*Data for this exercise*:
BEGIN
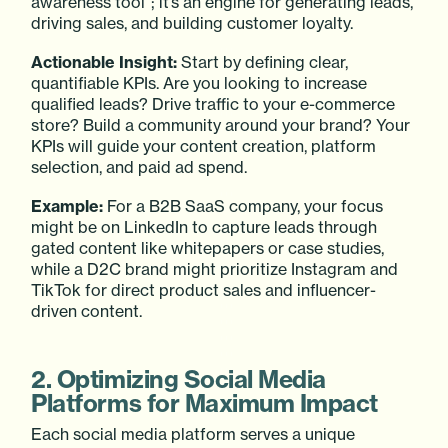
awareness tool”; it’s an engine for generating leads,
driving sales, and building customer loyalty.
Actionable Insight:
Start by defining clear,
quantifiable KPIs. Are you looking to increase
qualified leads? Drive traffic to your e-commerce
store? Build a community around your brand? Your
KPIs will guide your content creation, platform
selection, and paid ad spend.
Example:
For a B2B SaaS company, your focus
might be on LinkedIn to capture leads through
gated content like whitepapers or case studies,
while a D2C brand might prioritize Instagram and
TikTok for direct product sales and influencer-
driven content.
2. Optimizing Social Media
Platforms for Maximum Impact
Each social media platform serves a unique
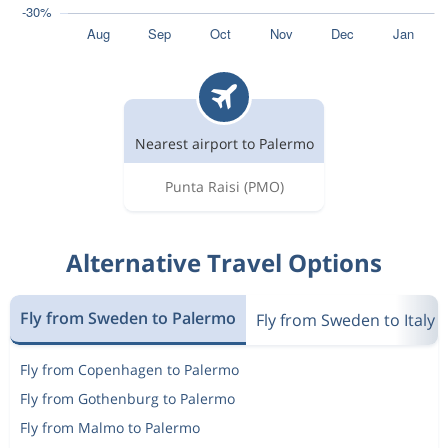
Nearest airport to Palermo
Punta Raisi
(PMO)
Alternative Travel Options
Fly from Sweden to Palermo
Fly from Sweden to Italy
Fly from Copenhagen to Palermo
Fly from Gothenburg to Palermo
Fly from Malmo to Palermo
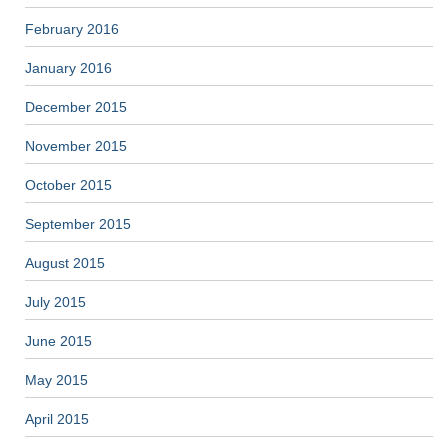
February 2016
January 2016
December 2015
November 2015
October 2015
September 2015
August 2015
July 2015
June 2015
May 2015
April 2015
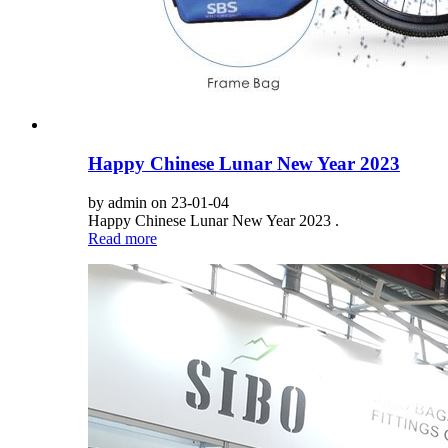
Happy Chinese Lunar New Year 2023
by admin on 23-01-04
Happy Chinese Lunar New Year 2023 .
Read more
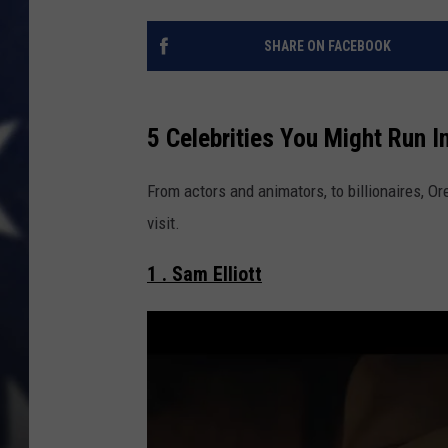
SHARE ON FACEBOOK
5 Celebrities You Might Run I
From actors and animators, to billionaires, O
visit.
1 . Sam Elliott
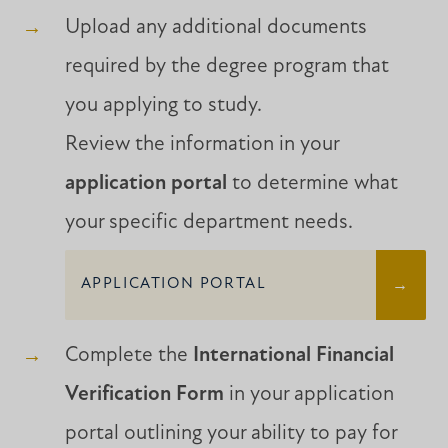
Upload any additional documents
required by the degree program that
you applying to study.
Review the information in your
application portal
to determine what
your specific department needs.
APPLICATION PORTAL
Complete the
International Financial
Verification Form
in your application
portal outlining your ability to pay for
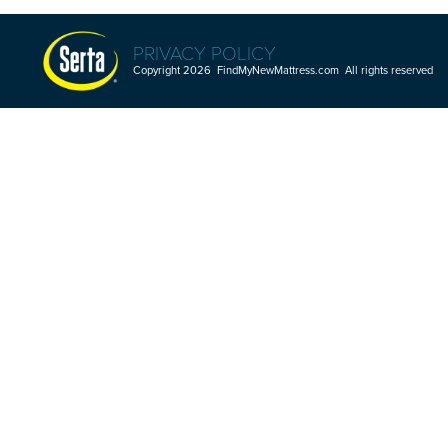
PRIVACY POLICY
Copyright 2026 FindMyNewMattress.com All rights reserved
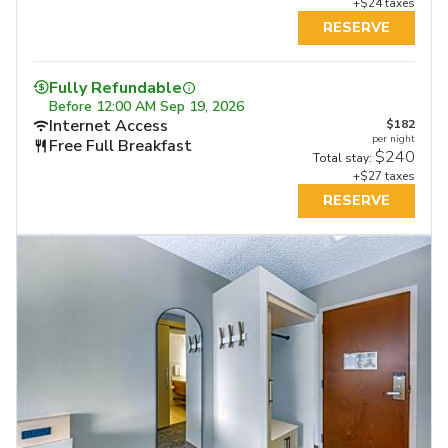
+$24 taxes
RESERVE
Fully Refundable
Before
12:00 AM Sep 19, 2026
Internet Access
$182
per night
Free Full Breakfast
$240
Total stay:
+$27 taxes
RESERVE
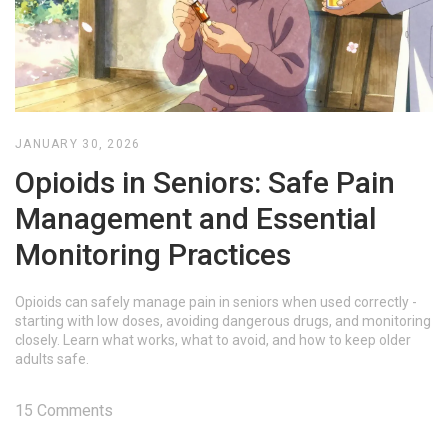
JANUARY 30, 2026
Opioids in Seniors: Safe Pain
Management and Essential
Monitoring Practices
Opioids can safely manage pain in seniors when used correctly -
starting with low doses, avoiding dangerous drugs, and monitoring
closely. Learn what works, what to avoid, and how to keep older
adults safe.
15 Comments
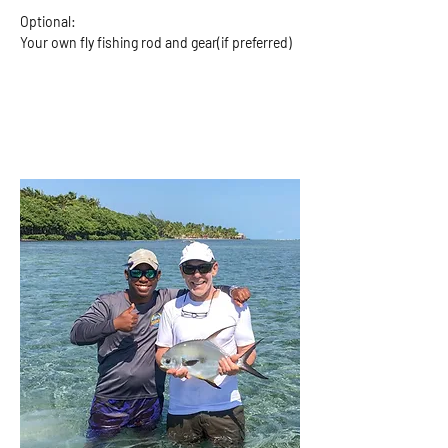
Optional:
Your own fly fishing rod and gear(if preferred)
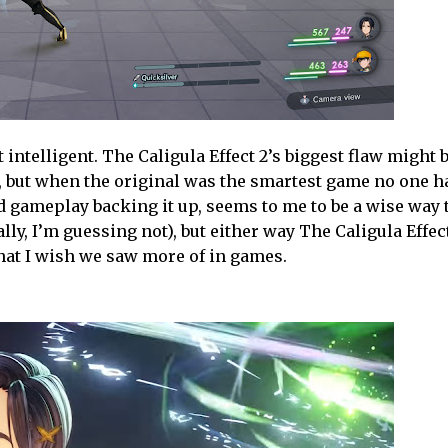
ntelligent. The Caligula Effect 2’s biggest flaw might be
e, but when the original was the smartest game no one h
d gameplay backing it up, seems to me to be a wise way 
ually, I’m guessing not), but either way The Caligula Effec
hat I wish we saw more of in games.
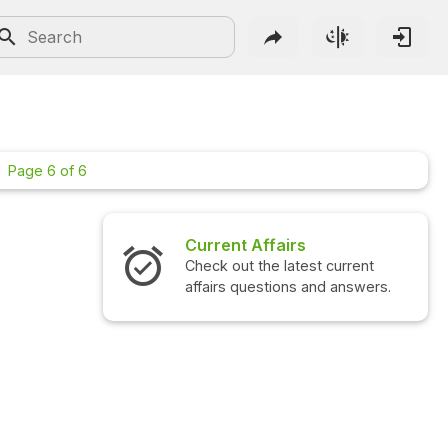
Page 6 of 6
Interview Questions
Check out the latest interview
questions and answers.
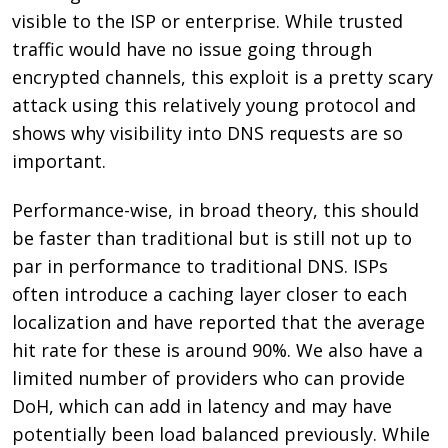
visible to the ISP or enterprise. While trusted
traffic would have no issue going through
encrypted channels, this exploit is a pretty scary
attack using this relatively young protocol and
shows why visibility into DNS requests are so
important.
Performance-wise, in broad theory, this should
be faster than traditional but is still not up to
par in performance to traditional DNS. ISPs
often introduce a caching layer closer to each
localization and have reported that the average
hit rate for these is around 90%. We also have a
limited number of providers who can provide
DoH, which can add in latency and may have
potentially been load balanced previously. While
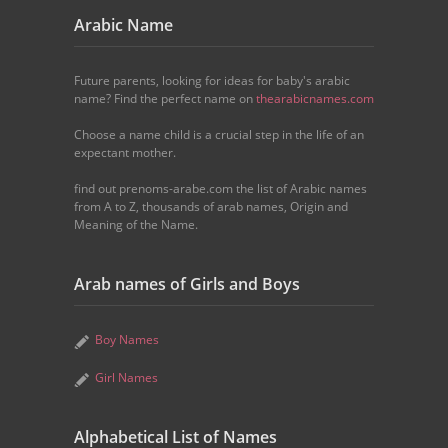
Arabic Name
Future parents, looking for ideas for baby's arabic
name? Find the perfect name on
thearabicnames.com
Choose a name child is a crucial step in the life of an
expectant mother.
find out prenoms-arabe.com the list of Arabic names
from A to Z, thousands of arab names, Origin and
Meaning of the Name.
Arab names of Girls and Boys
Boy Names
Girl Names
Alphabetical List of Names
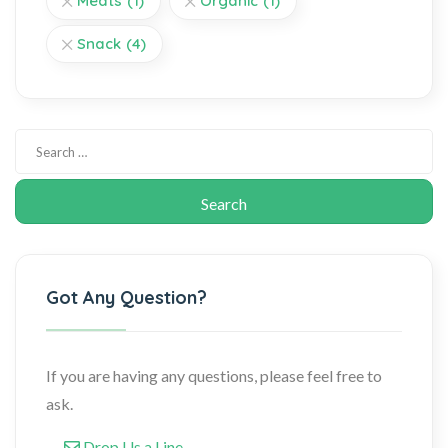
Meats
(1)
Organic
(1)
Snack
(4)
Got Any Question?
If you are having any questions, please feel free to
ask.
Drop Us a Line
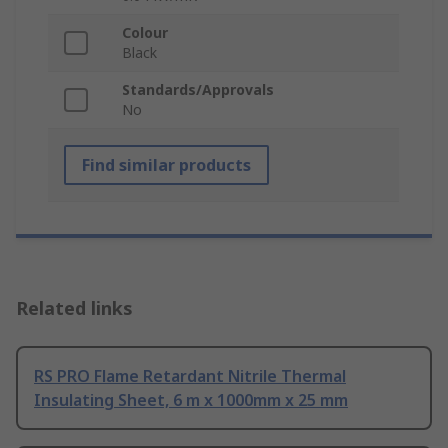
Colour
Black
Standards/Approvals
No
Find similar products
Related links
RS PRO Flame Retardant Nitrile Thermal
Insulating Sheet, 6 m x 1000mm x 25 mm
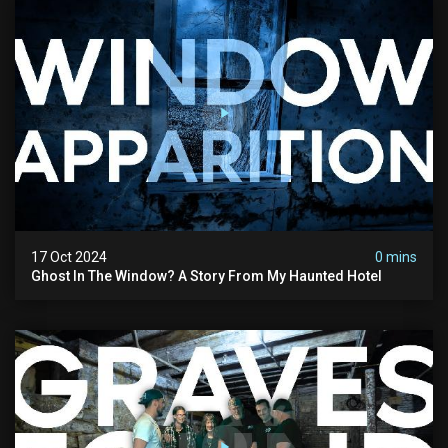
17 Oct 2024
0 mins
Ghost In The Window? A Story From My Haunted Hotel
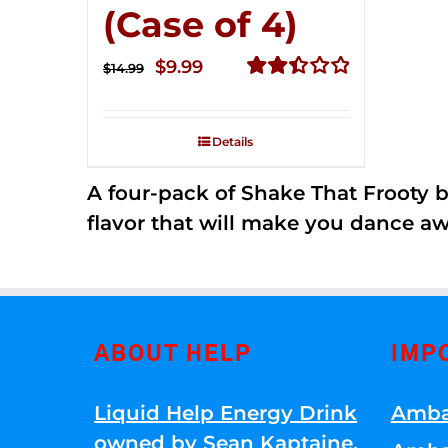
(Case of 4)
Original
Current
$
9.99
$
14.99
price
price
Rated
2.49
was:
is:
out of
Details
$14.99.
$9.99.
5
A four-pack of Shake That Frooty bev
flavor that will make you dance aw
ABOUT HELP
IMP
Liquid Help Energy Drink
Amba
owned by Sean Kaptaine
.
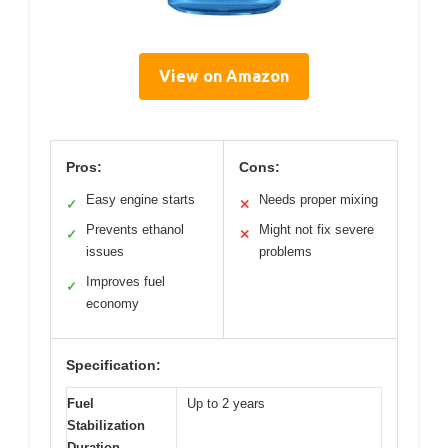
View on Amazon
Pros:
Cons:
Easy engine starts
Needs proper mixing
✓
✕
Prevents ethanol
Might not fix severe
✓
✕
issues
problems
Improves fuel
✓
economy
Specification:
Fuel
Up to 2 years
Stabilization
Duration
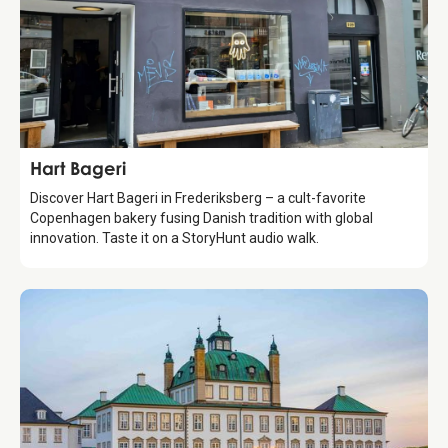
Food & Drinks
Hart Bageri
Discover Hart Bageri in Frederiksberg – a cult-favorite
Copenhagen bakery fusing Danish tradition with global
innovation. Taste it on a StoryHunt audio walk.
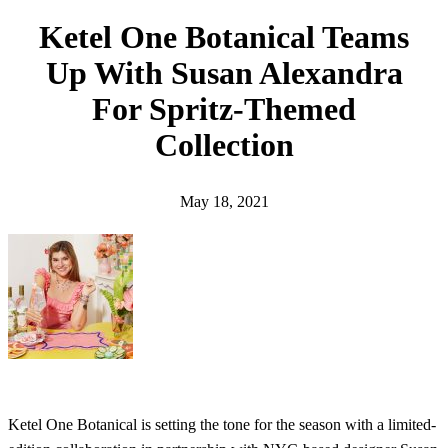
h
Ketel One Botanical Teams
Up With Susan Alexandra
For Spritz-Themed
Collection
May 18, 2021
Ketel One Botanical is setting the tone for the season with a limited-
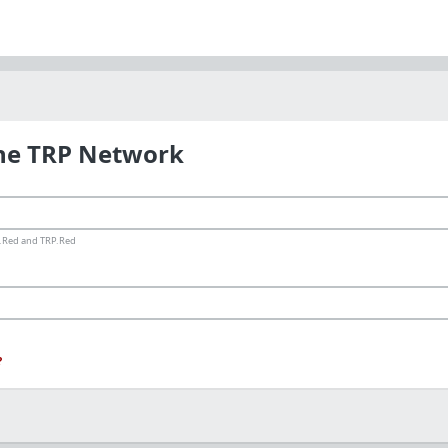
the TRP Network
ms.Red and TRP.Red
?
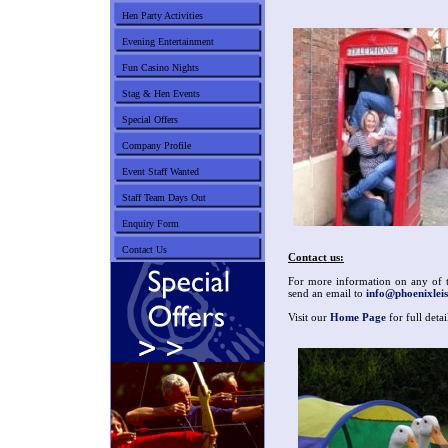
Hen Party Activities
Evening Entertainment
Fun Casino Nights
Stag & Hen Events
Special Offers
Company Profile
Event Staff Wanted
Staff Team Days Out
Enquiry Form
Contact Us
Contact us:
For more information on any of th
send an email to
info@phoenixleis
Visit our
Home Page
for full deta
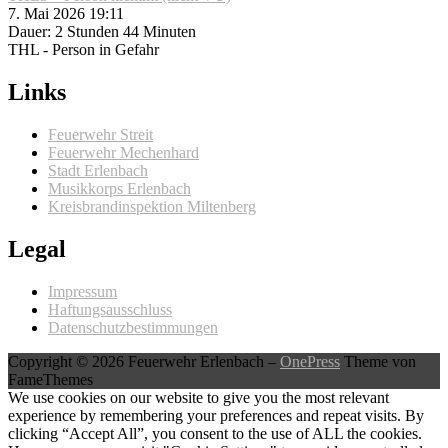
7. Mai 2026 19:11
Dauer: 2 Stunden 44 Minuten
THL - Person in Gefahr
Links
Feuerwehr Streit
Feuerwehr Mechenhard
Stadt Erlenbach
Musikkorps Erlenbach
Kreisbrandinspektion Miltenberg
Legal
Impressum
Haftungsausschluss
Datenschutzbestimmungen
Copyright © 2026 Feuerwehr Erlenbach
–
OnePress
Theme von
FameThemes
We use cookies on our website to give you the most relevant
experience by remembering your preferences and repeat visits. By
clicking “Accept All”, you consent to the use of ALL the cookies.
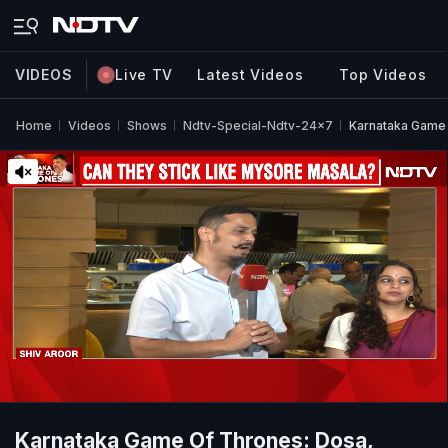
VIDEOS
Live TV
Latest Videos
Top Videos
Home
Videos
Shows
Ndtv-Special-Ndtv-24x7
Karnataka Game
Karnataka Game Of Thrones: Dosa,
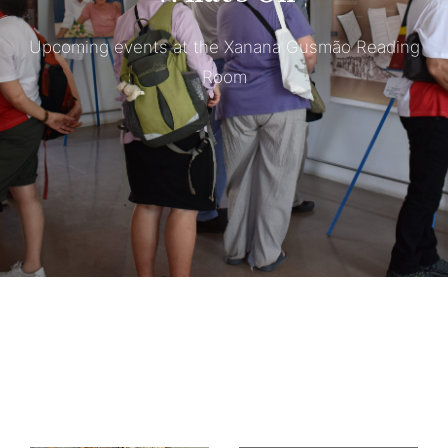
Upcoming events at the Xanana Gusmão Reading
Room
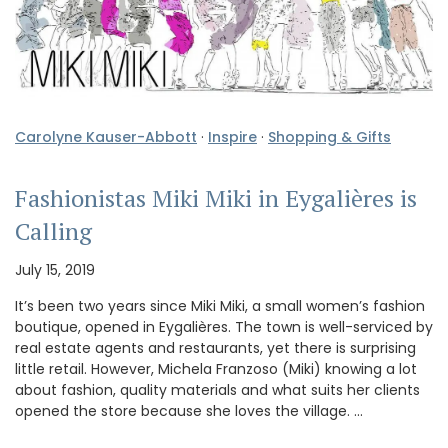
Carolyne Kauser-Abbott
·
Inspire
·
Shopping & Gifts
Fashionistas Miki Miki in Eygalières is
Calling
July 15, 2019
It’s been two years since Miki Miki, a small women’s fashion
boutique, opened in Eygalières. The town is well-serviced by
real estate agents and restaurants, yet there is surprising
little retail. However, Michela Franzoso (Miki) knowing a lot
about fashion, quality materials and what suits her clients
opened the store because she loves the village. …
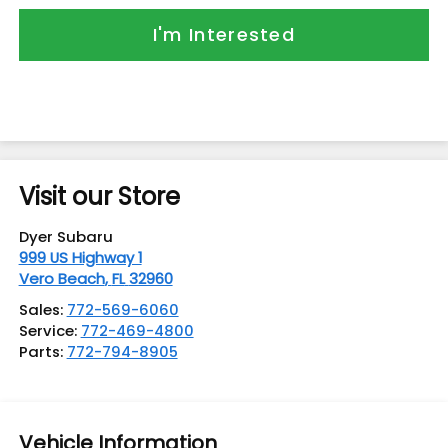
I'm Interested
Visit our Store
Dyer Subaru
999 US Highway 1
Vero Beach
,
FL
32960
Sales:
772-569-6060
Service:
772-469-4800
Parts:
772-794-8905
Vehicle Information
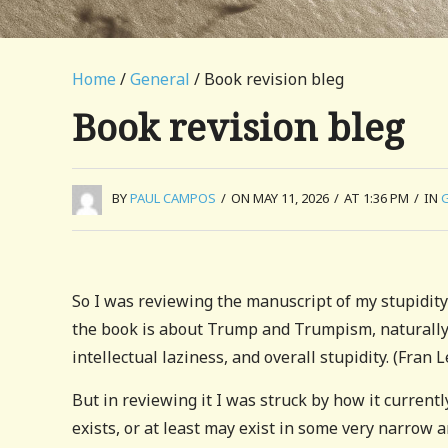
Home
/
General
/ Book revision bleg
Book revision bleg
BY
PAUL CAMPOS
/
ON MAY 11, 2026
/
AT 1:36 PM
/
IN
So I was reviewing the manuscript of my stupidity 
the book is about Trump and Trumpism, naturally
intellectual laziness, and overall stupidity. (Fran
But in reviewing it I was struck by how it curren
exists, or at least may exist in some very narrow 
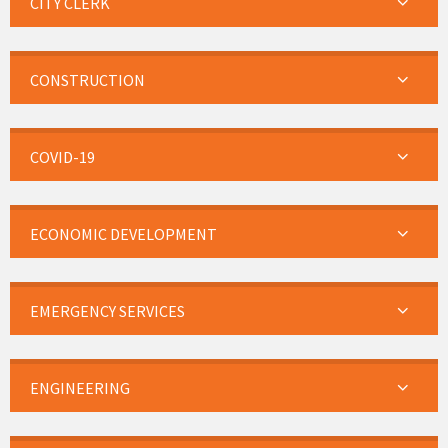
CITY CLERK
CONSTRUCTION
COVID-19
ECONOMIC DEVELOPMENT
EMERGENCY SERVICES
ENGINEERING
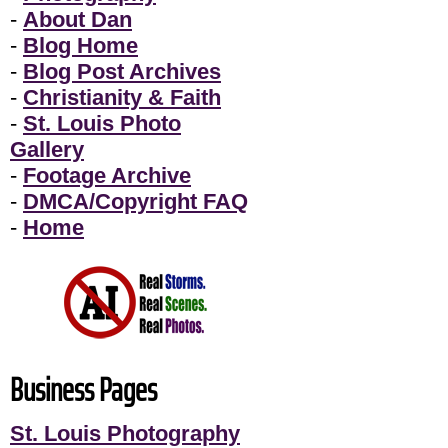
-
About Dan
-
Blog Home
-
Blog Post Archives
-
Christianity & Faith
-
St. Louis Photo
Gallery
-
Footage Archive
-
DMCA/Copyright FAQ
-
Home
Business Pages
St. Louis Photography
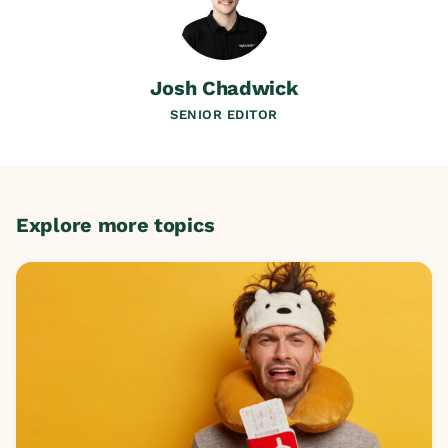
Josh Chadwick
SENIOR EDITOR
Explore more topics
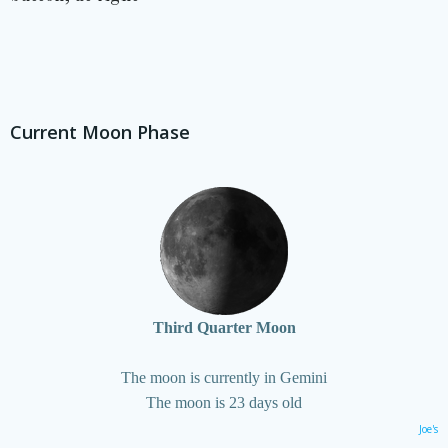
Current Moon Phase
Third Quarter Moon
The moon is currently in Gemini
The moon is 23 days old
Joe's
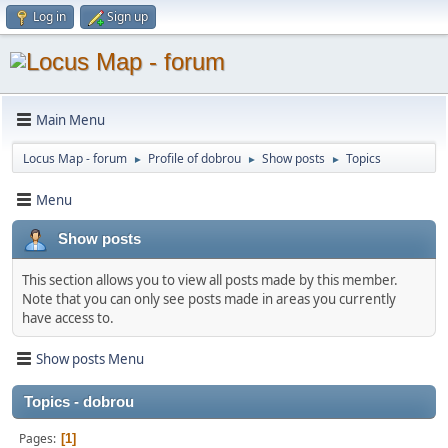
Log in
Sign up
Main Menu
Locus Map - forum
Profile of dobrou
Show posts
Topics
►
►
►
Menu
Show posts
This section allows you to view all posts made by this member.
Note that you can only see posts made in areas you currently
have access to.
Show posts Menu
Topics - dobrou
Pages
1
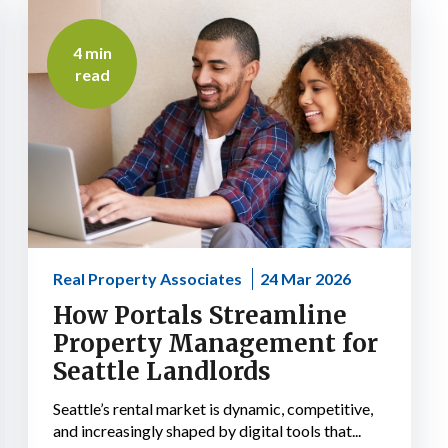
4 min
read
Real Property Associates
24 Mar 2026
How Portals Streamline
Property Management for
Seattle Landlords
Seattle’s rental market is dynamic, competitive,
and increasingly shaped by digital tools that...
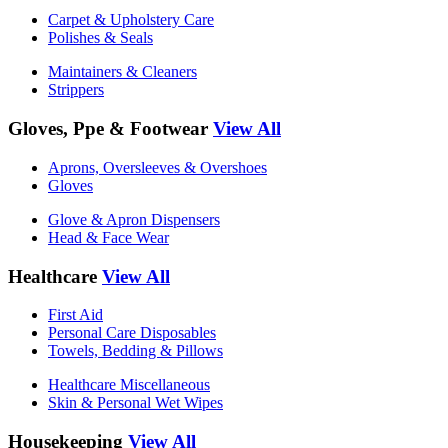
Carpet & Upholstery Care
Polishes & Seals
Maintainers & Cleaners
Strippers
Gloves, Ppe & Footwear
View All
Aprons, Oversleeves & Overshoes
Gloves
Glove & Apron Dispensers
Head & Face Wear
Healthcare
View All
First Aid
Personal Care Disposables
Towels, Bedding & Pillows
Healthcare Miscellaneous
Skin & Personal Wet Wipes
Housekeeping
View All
END
*Exercise brief*: From the first line above down to the line with "December 2015", reproduce every line and no others, omitting pictures.

*Answer to this problem*:
awareness tool”; it’s an engine for generating leads,
driving sales, and building customer loyalty.
Actionable Insight:
Start by defining clear,
quantifiable KPIs. Are you looking to increase
qualified leads? Drive traffic to your e-commerce
store? Build a community around your brand? Your
KPIs will guide your content creation, platform
selection, and paid ad spend.
Example:
For a B2B SaaS company, your focus
might be on LinkedIn to capture leads through
gated content like whitepapers or case studies,
while a D2C brand might prioritize Instagram and
TikTok for direct product sales and influencer-
driven content.
2. Optimizing Social Media
Platforms for Maximum Impact
Each social media platform serves a unique
Nearest airport to Palermo
Punta Raisi
(PMO)
Alternative Travel Options
Fly from Sweden to Palermo
Fly from Sweden to Italy
Fly from Copenhagen to Palermo
Fly from Gothenburg to Palermo
Fly from Malmo to Palermo
February 2016
January 2016
December 2015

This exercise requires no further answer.